How To Get Through a Panic Attack

According to the Mental Health Foundation, 13.2% of people have experienced a panic attack. Sometimes they can be brought on by stressful life events, but they can also occur for seemingly no reason.

How to Get Through a Panic Attack

Panic attacks, although not physically dangerous, can be very frightening and unpleasant. As the fight-or-flight response kicks in within our bodies, we are overwhelmed by sudden and intense fear which can last anywhere between five minutes and half an hour. With this fear also comes physiological symptoms including rapid breathing, feeling sick, feeling faint or dizzy, feeling very hot or cold, shaking, and a racing heart.

While a panic attack is not a mental health problem in itself (although if you get them on a regular basis you may have panic disorder and should consult a doctor), panic attacks and how to handle them are certainly things that it’s worth knowing about – just in case.
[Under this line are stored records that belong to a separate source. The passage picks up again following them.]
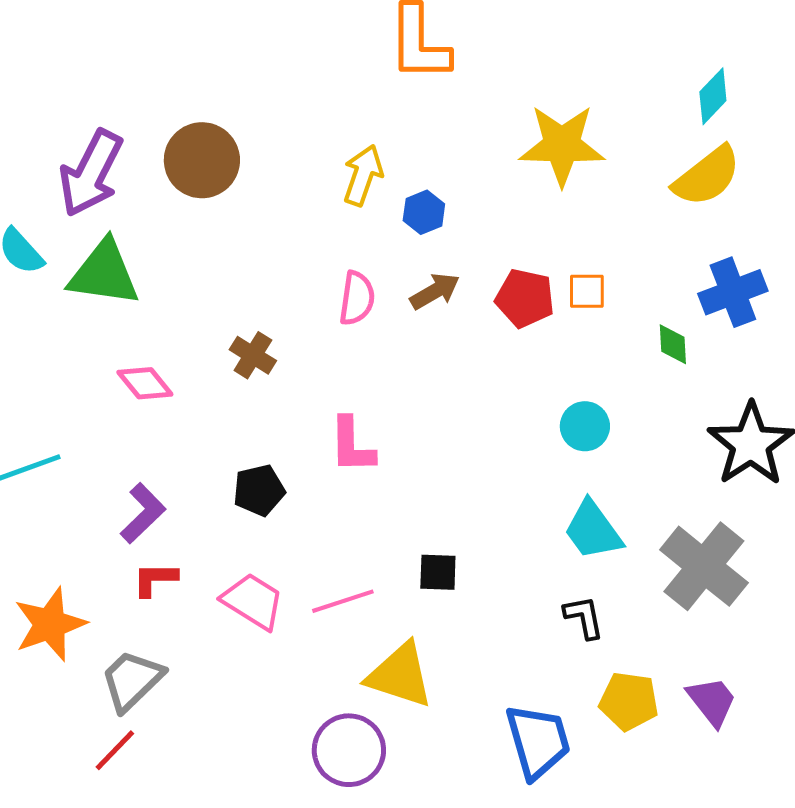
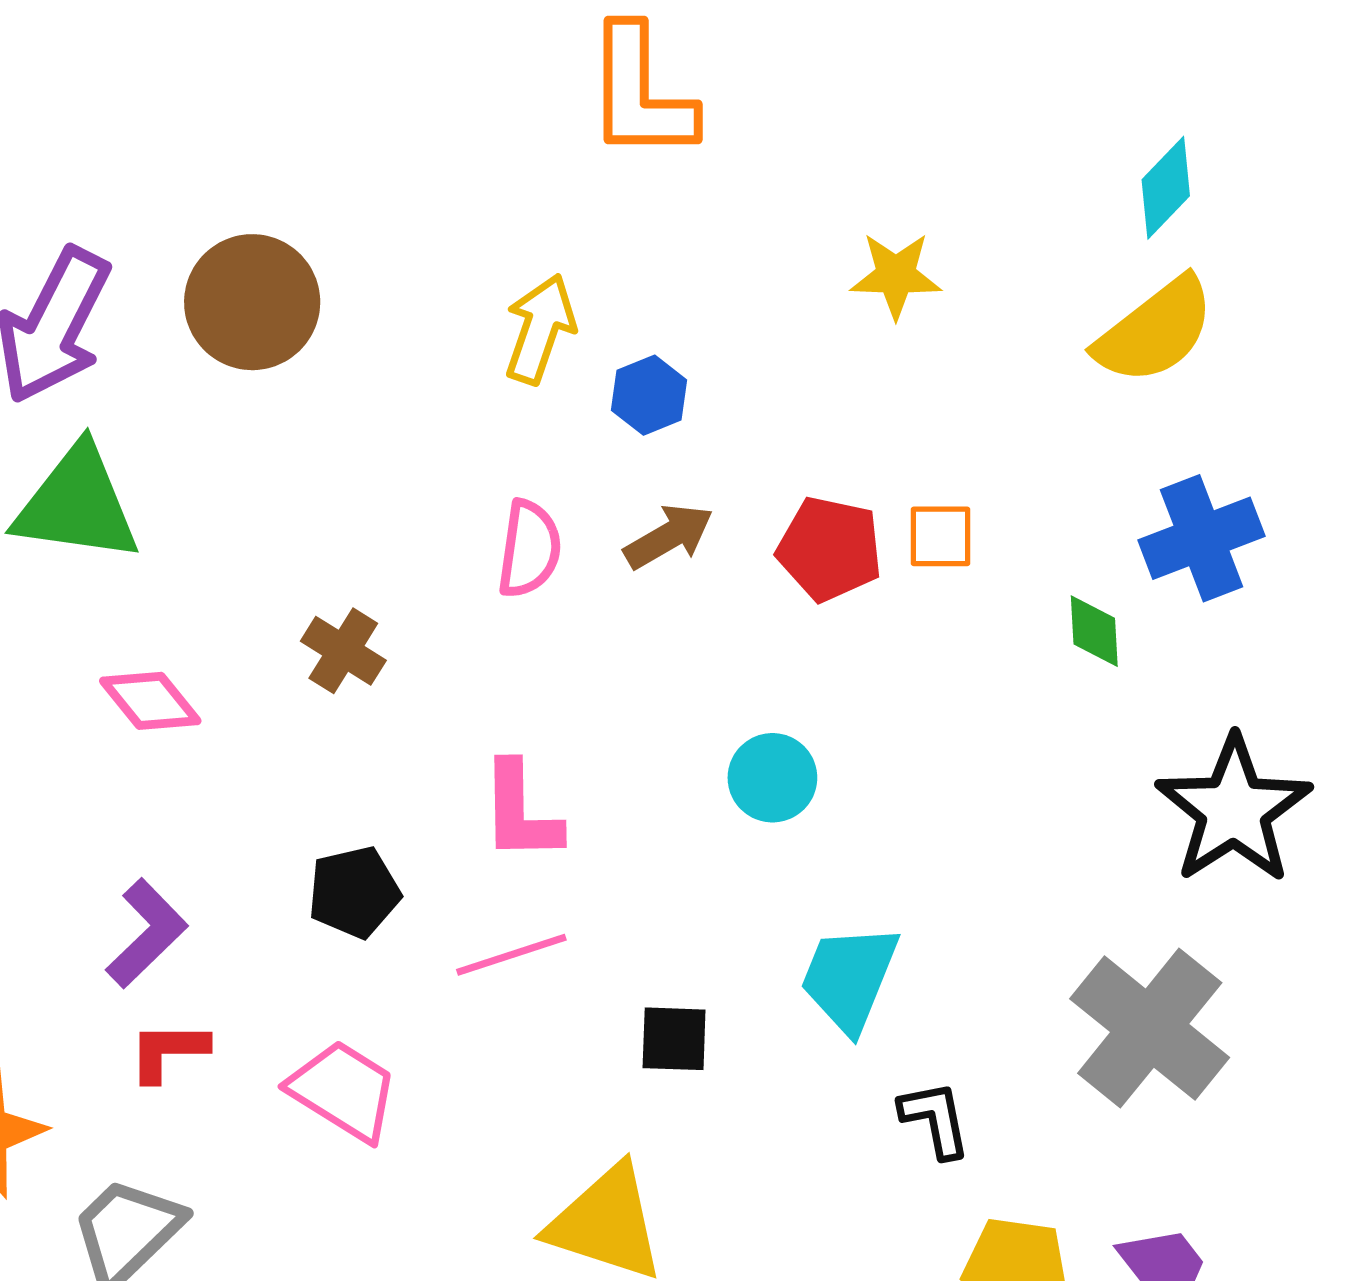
yellow star: (562, 145) -> (896, 275), size x0.6
cyan circle: (585, 426) -> (772, 778), moved
cyan trapezoid: (593, 530) -> (849, 978), moved, turned 58
pink line: (343, 601) -> (511, 955), moved

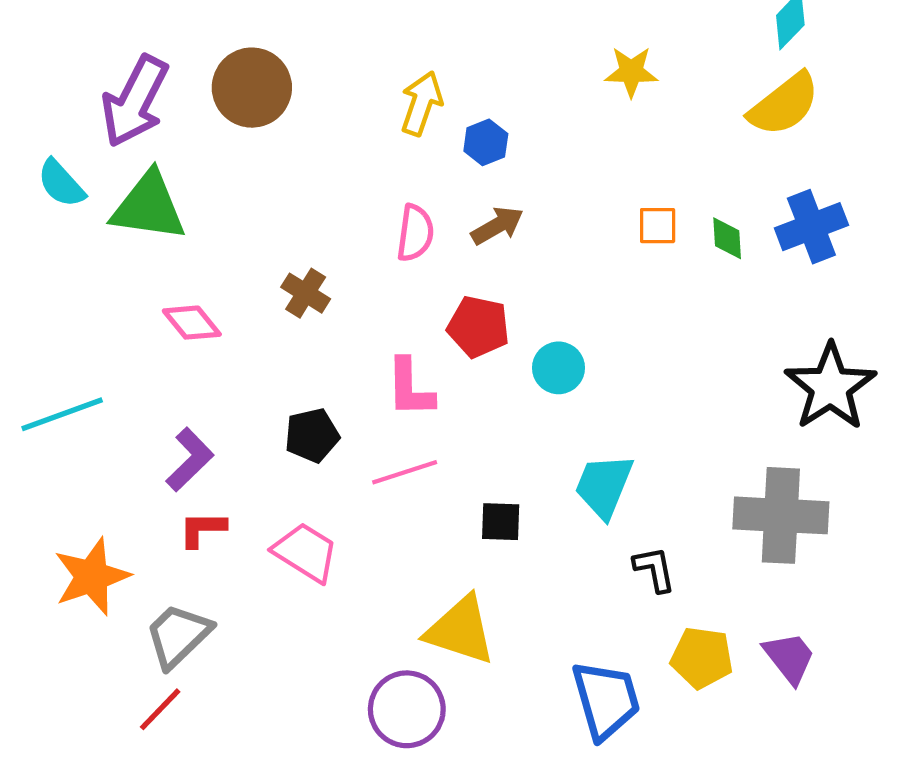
red pentagon: (830, 549) -> (478, 327), moved
green diamond: (1094, 631) -> (727, 238), moved
gray cross: (1150, 1028) -> (781, 515), turned -36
How to deal with an attack

Accept and Acknowledge

Remind yourself that what you are experiencing is a panic attack and isn’t dangerous. It might feel like you’re on the brink of death, but what you’re feeling are normal panic symptoms. Focus on your symptoms, describe them to yourself, and then let them go. Don’t judge yourself for having them, and don’t fight them. What you’re feeling is a nervous system response and it will pass.

Breathe

Try to consciously slow your breathing and make it deeper. Try to breathe from your diaphragm and to take longer to exhale than to inhale. Breathe in for four seconds, and then breathe out for five seconds.

Tense and Relax

Focusing on your body an area at a time – starting at your toes, moving up to your calves, then your thighs, then your bum, then your stomach, and so on all the way up to your head – tense all the muscles in progressive areas as hard as you can before letting go and allowing them to fully relax. Tense each muscle area for a few seconds and then relax them for around twenty seconds. This will get your body used to relaxing from being uptight, and will also give you something to focus on until the attack has passed.